Rosalind Marquis (September 11, 1915 - June 12, 2006) was an American actress.

==Early life and career==
She was born Rosalind Saindon on 11 September 1915 in Chicago. She was the sixth of eight children of Leopold Saindon, an usher of modest means, and Cora Vadeboncoeur. She was educated there at St. Patrick's Academy, before winning a beauty contest at the 1933-34 Century of Progress also in Chicago. She was always a talented singer and moved to New York City, where she worked extensively in theatre, before moving to Hollywood. However, Warner Bros. studios mismanaged her career, and despite three lead roles she never succeeded as an actress. In 1938, aged 23, she returned full-time to her singing career.

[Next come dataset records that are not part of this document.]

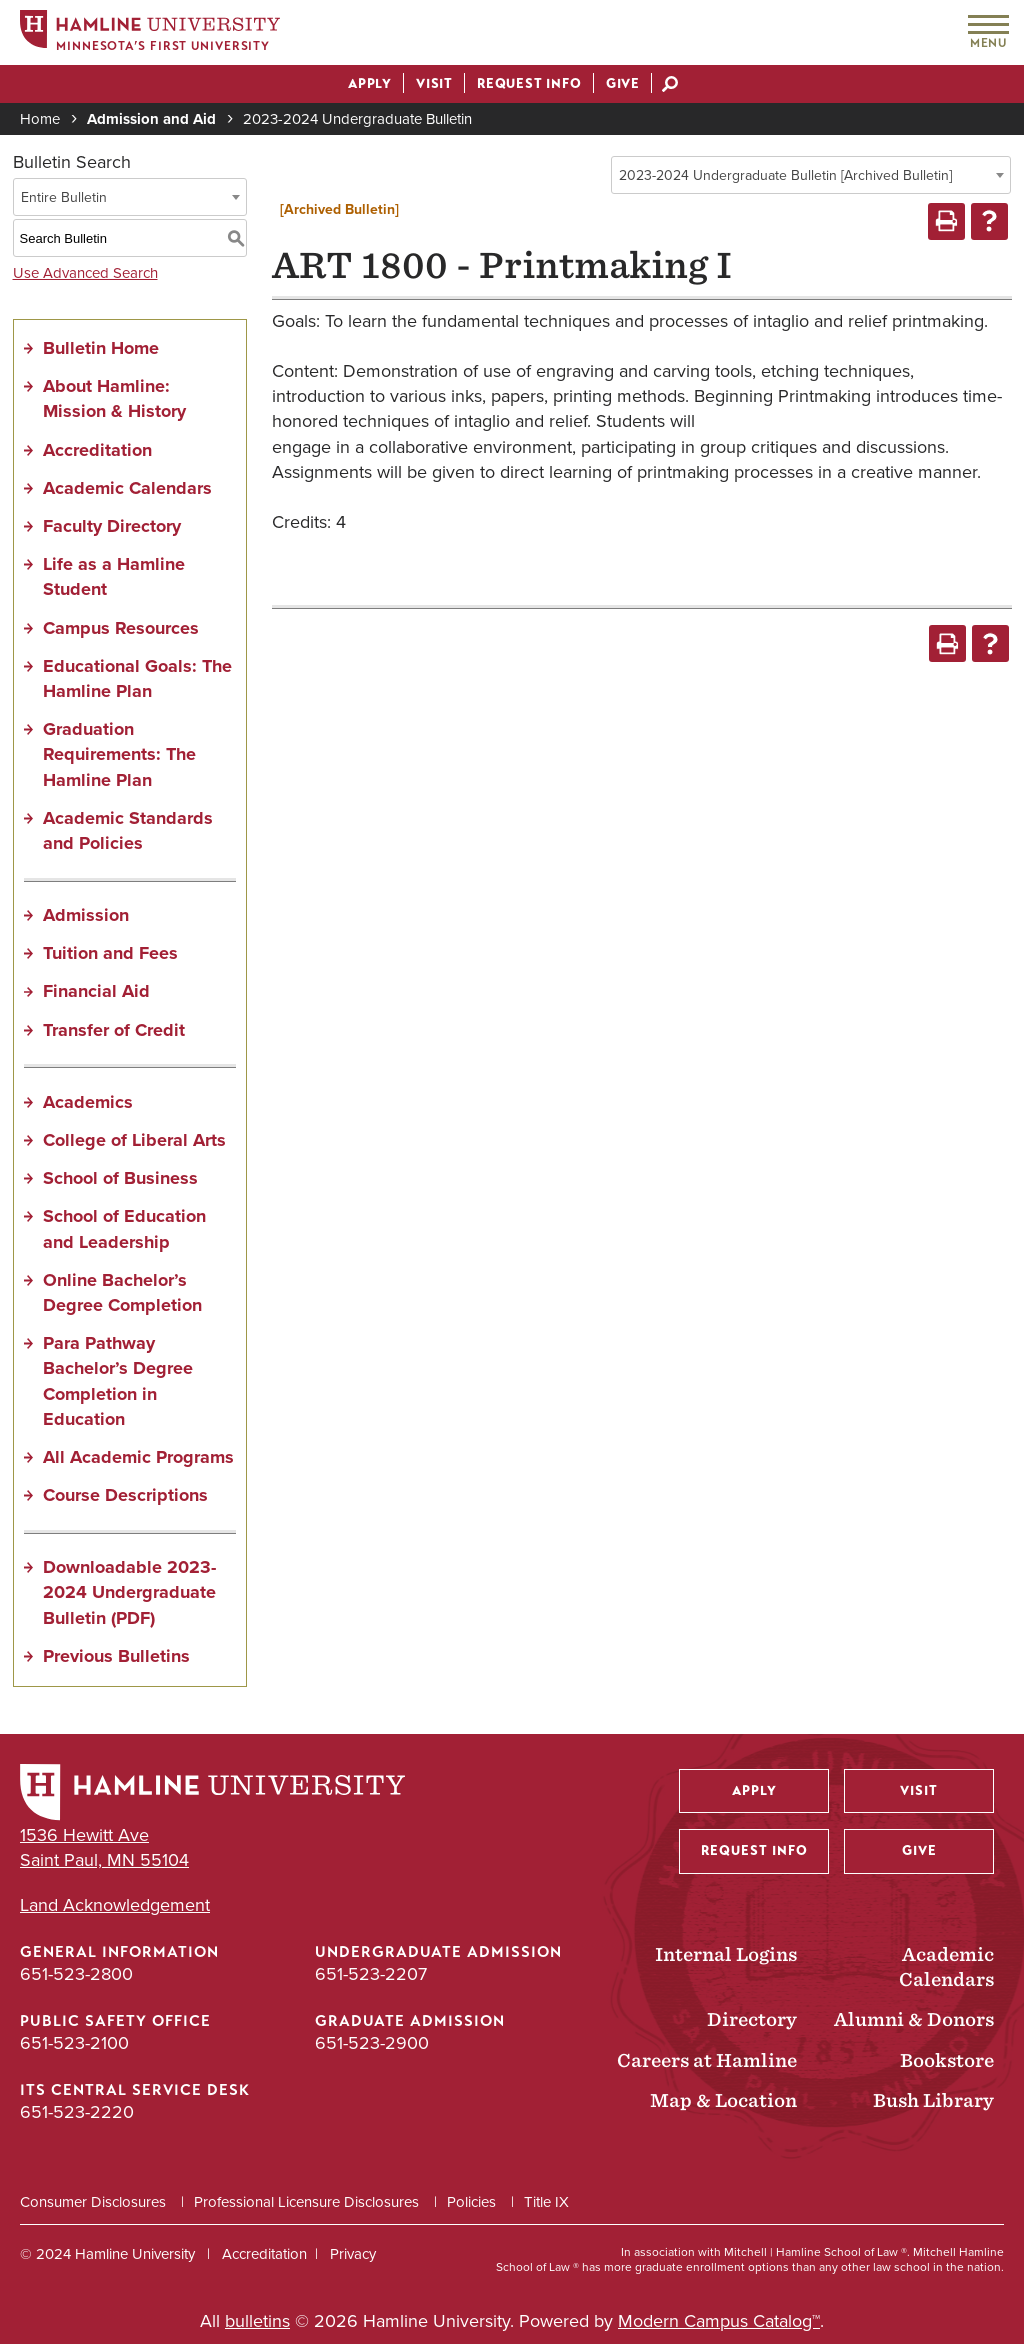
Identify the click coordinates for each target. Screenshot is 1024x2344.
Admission (86, 915)
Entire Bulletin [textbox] (64, 197)
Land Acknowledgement (115, 1905)
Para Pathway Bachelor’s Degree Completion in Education (118, 1381)
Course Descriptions (125, 1495)
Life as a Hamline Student (114, 576)
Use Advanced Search (85, 273)
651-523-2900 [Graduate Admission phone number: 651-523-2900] (372, 2043)
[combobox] (811, 175)
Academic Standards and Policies (128, 830)
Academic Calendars (127, 488)
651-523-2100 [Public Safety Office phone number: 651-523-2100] (74, 2043)
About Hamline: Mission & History (114, 398)
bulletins (257, 2321)
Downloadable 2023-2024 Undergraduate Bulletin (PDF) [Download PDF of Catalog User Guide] (129, 1592)
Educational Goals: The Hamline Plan (137, 678)
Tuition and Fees (110, 953)
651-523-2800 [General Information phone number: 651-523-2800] (76, 1974)
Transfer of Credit (114, 1030)
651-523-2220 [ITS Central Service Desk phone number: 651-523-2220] (77, 2112)
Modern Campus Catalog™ (719, 2321)
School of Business (120, 1178)
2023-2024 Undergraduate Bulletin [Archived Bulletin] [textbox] (785, 175)
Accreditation (97, 450)
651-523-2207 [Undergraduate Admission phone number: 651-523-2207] (371, 1974)
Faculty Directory (112, 526)
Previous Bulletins (116, 1656)
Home (40, 119)
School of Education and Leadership (124, 1228)
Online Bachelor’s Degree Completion (122, 1292)
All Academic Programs (138, 1457)
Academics (88, 1102)
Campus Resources (121, 628)
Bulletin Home (101, 348)
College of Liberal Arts (134, 1140)
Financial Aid (96, 991)
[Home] (150, 33)
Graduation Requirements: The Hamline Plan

While working as a backing vocalist for Edith Piaf on a US tour, she met her second husband, Ed Axton, and gave up the stage permanently.

==Partial filmography==
- Gold Diggers of 1937 (1936)
- Echo Mountain (1936)
- Marked Woman (1937) as Florrie Liggett
- Talent Scout (1937)

==Personal life==
She had three marriages, to William L Waller (25 May 1936 - 1937, divorced), Edwin Diamond Axton II (divorced) and Thomas E. Saxe Jr (until his death). She had three children with Ed Axton.

Marquis died on 12 June 2006 in Naples, Florida.